**Activity:** Transcribe the data exactly. Pictures stay out.

══════════

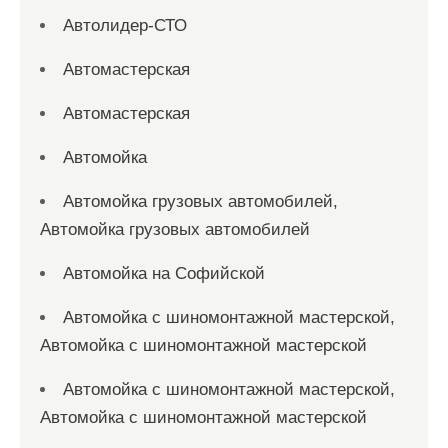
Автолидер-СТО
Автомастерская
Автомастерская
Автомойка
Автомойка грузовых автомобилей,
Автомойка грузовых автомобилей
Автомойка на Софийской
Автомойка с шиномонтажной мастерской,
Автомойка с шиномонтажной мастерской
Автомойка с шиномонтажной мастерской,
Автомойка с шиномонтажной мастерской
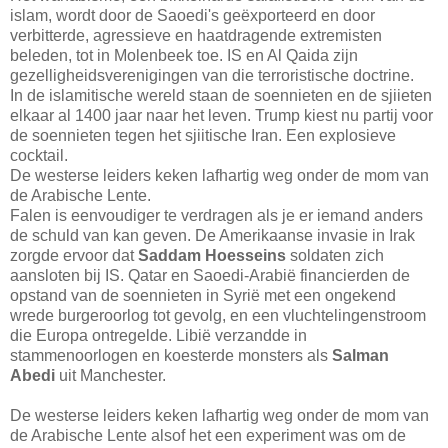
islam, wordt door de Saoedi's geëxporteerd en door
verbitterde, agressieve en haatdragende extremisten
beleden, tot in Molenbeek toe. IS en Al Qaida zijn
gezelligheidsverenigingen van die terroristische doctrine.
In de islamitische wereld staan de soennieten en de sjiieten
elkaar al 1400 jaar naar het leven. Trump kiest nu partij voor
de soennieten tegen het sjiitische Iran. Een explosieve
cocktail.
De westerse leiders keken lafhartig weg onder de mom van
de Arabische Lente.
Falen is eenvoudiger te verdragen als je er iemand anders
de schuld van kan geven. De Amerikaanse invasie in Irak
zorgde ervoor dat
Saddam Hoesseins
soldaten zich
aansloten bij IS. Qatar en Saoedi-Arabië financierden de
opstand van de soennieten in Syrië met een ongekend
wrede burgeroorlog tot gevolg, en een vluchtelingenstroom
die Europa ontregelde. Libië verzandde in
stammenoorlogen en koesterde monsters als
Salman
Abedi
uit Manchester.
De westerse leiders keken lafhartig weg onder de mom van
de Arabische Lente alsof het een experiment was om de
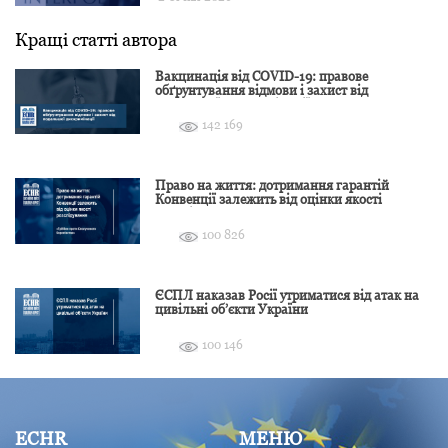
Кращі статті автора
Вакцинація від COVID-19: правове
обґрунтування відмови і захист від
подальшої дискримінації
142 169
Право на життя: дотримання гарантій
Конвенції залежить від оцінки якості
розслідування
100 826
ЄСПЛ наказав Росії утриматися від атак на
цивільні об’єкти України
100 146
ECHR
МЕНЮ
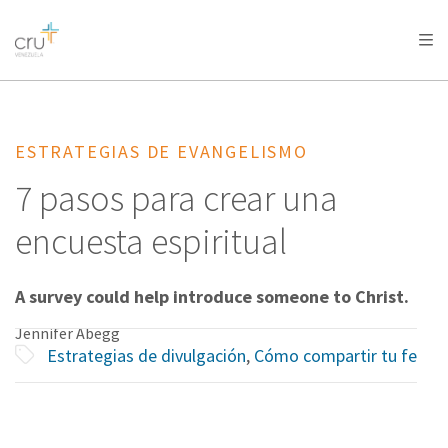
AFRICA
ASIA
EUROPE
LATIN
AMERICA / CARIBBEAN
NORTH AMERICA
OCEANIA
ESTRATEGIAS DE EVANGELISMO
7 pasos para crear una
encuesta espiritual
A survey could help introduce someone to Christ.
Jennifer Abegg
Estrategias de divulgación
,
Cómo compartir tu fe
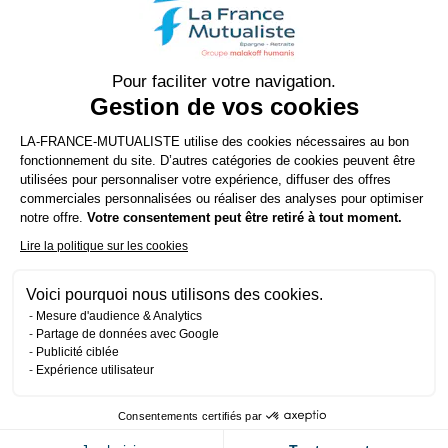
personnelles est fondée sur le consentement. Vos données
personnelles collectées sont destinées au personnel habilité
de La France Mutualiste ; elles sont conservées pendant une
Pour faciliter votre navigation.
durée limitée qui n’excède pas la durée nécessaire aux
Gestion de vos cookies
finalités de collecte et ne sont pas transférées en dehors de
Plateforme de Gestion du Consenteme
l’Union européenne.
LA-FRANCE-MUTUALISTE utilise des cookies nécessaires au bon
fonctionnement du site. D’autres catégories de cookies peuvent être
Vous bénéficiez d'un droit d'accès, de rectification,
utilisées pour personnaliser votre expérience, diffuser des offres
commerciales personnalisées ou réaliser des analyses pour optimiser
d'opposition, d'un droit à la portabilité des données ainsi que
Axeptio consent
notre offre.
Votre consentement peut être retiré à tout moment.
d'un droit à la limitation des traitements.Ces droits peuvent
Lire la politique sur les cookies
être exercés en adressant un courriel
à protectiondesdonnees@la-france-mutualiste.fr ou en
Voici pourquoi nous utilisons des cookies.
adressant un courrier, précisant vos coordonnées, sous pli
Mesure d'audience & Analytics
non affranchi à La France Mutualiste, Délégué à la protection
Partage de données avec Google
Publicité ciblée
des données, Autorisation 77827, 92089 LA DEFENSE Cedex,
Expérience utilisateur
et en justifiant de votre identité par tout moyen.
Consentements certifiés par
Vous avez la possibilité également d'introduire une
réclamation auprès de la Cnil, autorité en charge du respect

══════════

**Expected answer:**
Автолидер-СТО
Автомастерская
Автомастерская
Автомойка
Автомойка грузовых автомобилей,
Автомойка грузовых автомобилей
Автомойка на Софийской
Автомойка с шиномонтажной мастерской,
Автомойка с шиномонтажной мастерской
Автомойка с шиномонтажной мастерской,
Автомойка с шиномонтажной мастерской
islam, wordt door de Saoedi's geëxporteerd en door
verbitterde, agressieve en haatdragende extremisten
beleden, tot in Molenbeek toe. IS en Al Qaida zijn
gezelligheidsverenigingen van die terroristische doctrine.
In de islamitische wereld staan de soennieten en de sjiieten
elkaar al 1400 jaar naar het leven. Trump kiest nu partij voor
de soennieten tegen het sjiitische Iran. Een explosieve
cocktail.
De westerse leiders keken lafhartig weg onder de mom van
de Arabische Lente.
Falen is eenvoudiger te verdragen als je er iemand anders
de schuld van kan geven. De Amerikaanse invasie in Irak
zorgde ervoor dat
Saddam Hoesseins
soldaten zich
aansloten bij IS. Qatar en Saoedi-Arabië financierden de
opstand van de soennieten in Syrië met een ongekend
wrede burgeroorlog tot gevolg, en een vluchtelingenstroom
die Europa ontregelde. Libië verzandde in
stammenoorlogen en koesterde monsters als
Salman
Abedi
uit Manchester.
De westerse leiders keken lafhartig weg onder de mom van
de Arabische Lente alsof het een experiment was om de
Кращі статті автора
Вакцинація від COVID-19: правове
обґрунтування відмови і захист від
подальшої дискримінації
142 169
Право на життя: дотримання гарантій
Конвенції залежить від оцінки якості
розслідування
100 826
ЄСПЛ наказав Росії утриматися від атак на
цивільні об’єкти України
100 146
ECHR
МЕНЮ
AFRICA
ASIA
EUROPE
LATIN
AMERICA / CARIBBEAN
NORTH AMERICA
OCEANIA
ESTRATEGIAS DE EVANGELISMO
7 pasos para crear una
encuesta espiritual
A survey could help introduce someone to Christ.
Jennifer Abegg
Estrategias de divulgación
,
Cómo compartir tu fe
personnelles est fondée sur le consentement. Vos données
personnelles collectées sont destinées au personnel habilité
de La France Mutualiste ; elles sont conservées pendant une
Pour faciliter votre navigation.
durée limitée qui n’excède pas la durée nécessaire aux
Gestion de vos cookies
finalités de collecte et ne sont pas transférées en dehors de
Plateforme de Gestion du Consenteme
l’Union européenne.
LA-FRANCE-MUTUALISTE utilise des cookies nécessaires au bon
fonctionnement du site. D’autres catégories de cookies peuvent être
Vous bénéficiez d'un droit d'accès, de rectification,
utilisées pour personnaliser votre expérience, diffuser des offres
commerciales personnalisées ou réaliser des analyses pour optimiser
d'opposition, d'un droit à la portabilité des données ainsi que
Axeptio consent
notre offre.
Votre consentement peut être retiré à tout moment.
d'un droit à la limitation des traitements.Ces droits peuvent
Lire la politique sur les cookies
être exercés en adressant un courriel
à protectiondesdonnees@la-france-mutualiste.fr ou en
Voici pourquoi nous utilisons des cookies.
adressant un courrier, précisant vos coordonnées, sous pli
Mesure d'audience & Analytics
non affranchi à La France Mutualiste, Délégué à la protection
Partage de données avec Google
Publicité ciblée
des données, Autorisation 77827, 92089 LA DEFENSE Cedex,
Expérience utilisateur
et en justifiant de votre identité par tout moyen.
Consentements certifiés par
Vous avez la possibilité également d'introduire une
réclamation auprès de la Cnil, autorité en charge du respect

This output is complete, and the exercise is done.